Gold is staging a big turnaround from its surge after Donald Trump won his bid for the presidency.
On Tuesday, gold spiked above $1,300 per ounce for the first time in eight months at the same time as risk assets like stocks sold off. But after that panicked reaction, gold reversed its course.
On Friday, gold futures were down again, by 2.4%, or $30.90 an ounce, to $1,235.
Nobody knows exactly what Trump’s four years hold, but according to Simona Gambarini, a commodities economist at Capital Economics, gold is likely to be benefit from Trump’s presidency for four reasons.
- More aggressive fiscal policy could increase domestic demand and inflation. Many investors argue that gold is a good hedge of inflation, although its inflation-adjusted performance shows otherwise. Still, there could be strong demand for gold. If the Federal Reserve raises interest rates in response to higher inflation, higher inflation should keep real rates low, supporting gold; gold does not bear any interest.
- If the protectionist policies that Trump threatened (like tariffs on China) trigger a trade war, US exports would suffer, and an economic slowdown would help lift gold prices.

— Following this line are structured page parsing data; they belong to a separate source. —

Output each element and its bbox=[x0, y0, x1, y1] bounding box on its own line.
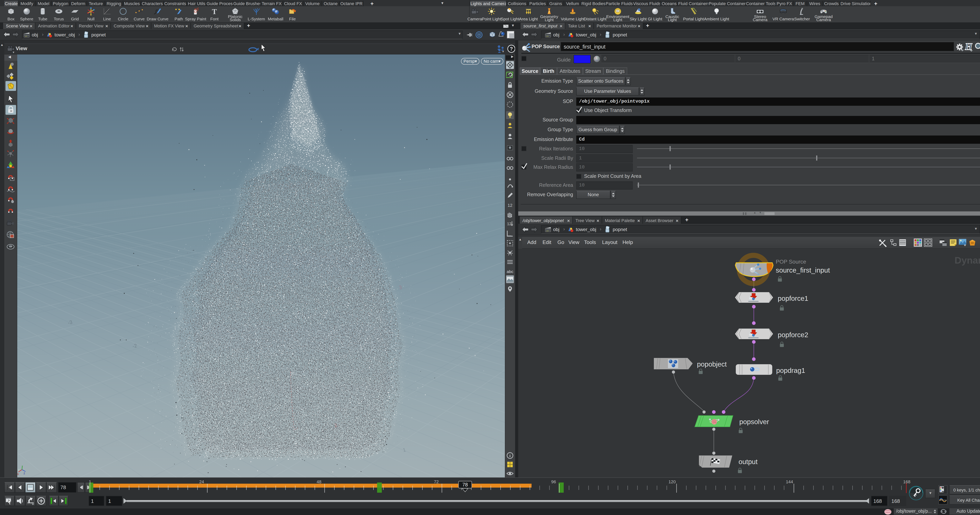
svg-text:x: x bbox=[17, 472, 19, 475]
svg-text:abc: abc bbox=[507, 269, 513, 274]
svg-text:+: + bbox=[964, 243, 966, 246]
svg-text:12: 12 bbox=[508, 203, 512, 208]
svg-text:output: output bbox=[738, 458, 758, 466]
svg-text:POP Source: POP Source bbox=[776, 259, 806, 265]
svg-text:popforce2: popforce2 bbox=[778, 331, 808, 339]
svg-text:popforce1: popforce1 bbox=[778, 295, 808, 302]
svg-text:y: y bbox=[18, 468, 20, 471]
svg-text:popobject: popobject bbox=[697, 360, 727, 368]
svg-text:popdrag1: popdrag1 bbox=[776, 366, 805, 374]
svg-text:12: 12 bbox=[507, 222, 511, 226]
svg-text:?: ? bbox=[510, 46, 513, 52]
svg-text:z: z bbox=[24, 472, 25, 475]
svg-text:T: T bbox=[212, 8, 217, 16]
svg-text:source_first_input: source_first_input bbox=[776, 266, 830, 274]
svg-text:popsolver: popsolver bbox=[739, 418, 769, 426]
svg-text:226: 226 bbox=[9, 246, 12, 247]
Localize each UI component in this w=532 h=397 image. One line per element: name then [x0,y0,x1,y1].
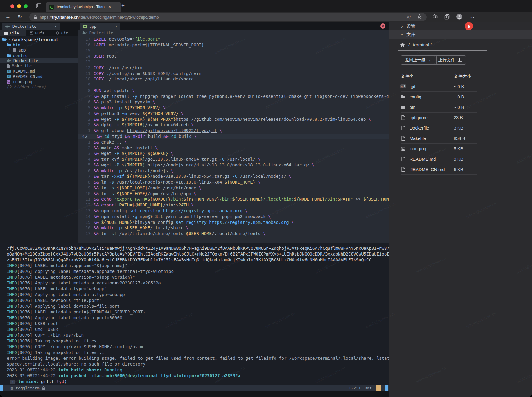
user-avatar-badge[interactable]: a [465,22,473,30]
home-icon[interactable] [400,43,405,47]
tree-item[interactable]: MREADME_CN.md [0,74,78,79]
buffer-icon: ▤ [11,386,13,390]
favorites-icon[interactable] [433,14,438,19]
editor-tab-app[interactable]: app✕ [80,23,120,30]
code-line: 17LABEL devtools="file,port" [78,36,389,42]
sidebar-tab-file[interactable]: File [0,30,26,36]
code-editor[interactable]: Dockerfile 17LABEL devtools="file,port"1… [78,30,389,243]
code-segment: -s [109,185,114,190]
file-name-cell: Makefile [401,136,454,141]
sidebar-tab-git[interactable]: Git [52,30,78,36]
more-menu-icon[interactable]: ⋯ [469,14,475,20]
close-window-button[interactable] [10,4,14,8]
new-tab-button[interactable]: + [121,2,125,9]
profile-avatar[interactable] [456,14,462,20]
code-segment: && [94,140,99,145]
code-segment: $PATH [338,197,350,202]
file-row[interactable]: bin~ 0 B [401,102,477,113]
code-segment [124,174,127,179]
code-segment: 9.3.1 [150,214,163,219]
editor-tab-Dockerfile[interactable]: Dockerfile✕ [2,23,60,30]
code-segment: INFO [7,281,17,285]
code-segment: \ [368,117,371,122]
file-row[interactable]: git.git~ 0 B [401,81,477,92]
code-segment: INFO [7,338,17,343]
tree-item[interactable]: └app [0,48,78,53]
code-segment: mkdir [101,168,114,173]
url-bar[interactable]: https://try.titanide.cn/ide/web/coding/t… [29,13,427,21]
close-tab-icon[interactable]: ✕ [108,5,111,9]
code-segment [130,134,133,139]
tree-item[interactable]: Dockerfile [0,58,78,63]
code-segment: -i [114,122,119,127]
terminal-line: INFO[0076] Applying label metadata.type=… [7,292,389,298]
doc-icon [401,136,406,141]
panel-section-settings[interactable]: › 设置 [389,22,532,30]
tree-item[interactable]: Makefile [0,63,78,68]
line-number: 11 [78,196,94,202]
code-segment: INFO [7,327,17,332]
file-name-label: .git [410,84,415,89]
reload-icon[interactable]: ↻ [18,14,22,20]
collections-icon[interactable] [444,14,450,20]
tree-item[interactable]: (2 hidden items) [0,84,78,90]
tree-item[interactable]: config [0,53,78,58]
close-icon[interactable]: ✕ [115,24,117,28]
editor-tabline: Dockerfile✕app✕✕ [0,22,389,30]
go-up-button[interactable]: 返回上一级 ← [401,55,437,65]
file-row[interactable]: .gitignore23 B [401,113,477,123]
file-row[interactable]: README.md9 KB [401,154,477,164]
close-all-button[interactable]: ✕ [380,23,385,29]
statusline-buffer-name[interactable]: toggleterm [16,386,39,390]
back-icon[interactable]: ← [5,14,11,20]
tree-item-label: app [18,48,26,52]
code-segment: && [94,94,99,99]
add-favorite-icon[interactable] [417,14,422,20]
minimize-window-button[interactable] [17,4,21,8]
read-aloud-icon[interactable]: A) [407,14,411,20]
code-segment: [0076] Applying label metadata.type=weba… [17,292,125,297]
upload-file-button[interactable]: 上传文件 [434,55,466,65]
terminal-line: INFO[0076] Taking snapshot of files... [7,350,389,356]
panel-section-files[interactable]: › 文件 [389,30,532,39]
tree-item[interactable]: icon.png [0,79,78,84]
code-segment: \ [181,111,183,116]
browser-tab[interactable]: >_ terminal-ttyd-wlotnipo - TitanI ✕ [46,2,121,12]
tree-item[interactable]: ~/workspace/terminal [0,37,78,42]
file-name-label: config [410,95,421,99]
editor-tab-label: app [89,24,96,29]
code-segment: && [94,220,99,225]
file-row[interactable]: icon.png5 KB [401,144,477,154]
terminal-output[interactable]: /fj7CcwoCW7ZXBc3snKxZNYHpbh7uhwOvx2lsi4W… [0,243,389,385]
code-segment: [0076] Applying label metadata.version=v… [17,281,161,285]
markdown-icon: M [7,75,11,78]
file-row[interactable]: config~ 0 B [401,92,477,102]
file-row[interactable]: README_CN.md6 KB [401,164,477,175]
code-segment: ${PYTHON_VENV} [124,105,160,110]
file-row[interactable]: Makefile858 B [401,133,477,144]
tab-overview-icon[interactable] [36,3,41,9]
file-row[interactable]: Dockerfile3 KB [401,123,477,133]
code-segment: $USER_HOME [186,231,211,236]
code-line: 13&& npm config set registry https://reg… [78,208,389,214]
code-segment: -linux-x64 [196,180,225,184]
code-line: 10COPY ./.local/share /opt/titanide/shar… [78,76,389,82]
file-table: 文件名 文件大小 git.git~ 0 Bconfig~ 0 Bbin~ 0 B… [401,71,477,175]
line-number: 11 [78,71,94,77]
tree-item[interactable]: bin [0,42,78,47]
code-segment: ${NODE_HOME} [294,197,325,202]
code-segment: zsENIL3ItxqIOXDBGALaQgAPxxnV2YOoRl40a6ey… [7,257,371,262]
code-line: 2&& dpkg -i ${TMPDIR}/nvim-linux64.deb \ [78,122,389,128]
code-segment: \ [191,202,193,207]
close-icon[interactable]: ✕ [55,24,57,28]
go-up-button-label: 返回上一级 [405,57,426,63]
code-segment: \ [312,163,314,167]
code-segment: ${PYTHON_VENV} [183,197,219,202]
scrollbar-thumb[interactable] [385,385,388,391]
sidebar-tab-bufs[interactable]: Bufs [26,30,52,36]
maximize-window-button[interactable] [24,4,28,8]
file-name-cell: Dockerfile [401,126,454,131]
breadcrumb[interactable]: / terminal / [400,42,432,47]
terminal-line: error building image: error building sta… [7,356,389,361]
tree-item[interactable]: MREADME.md [0,69,78,74]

- Similarly, Trump’s geopolitical policies could cause more uncertainty, prompting some investors to buy gold for safety.
- Trump has touted a return to a gold-based monetary system. That’s very unlikely, however.
In short, the bullish view on gold under Trump rests on the expectation that his policies would keep the world on edge, and that his fiscal spending plans would accelerate inflation. Gambarini forecasts that gold will rally to $1,450 per ounce by the end of 2017.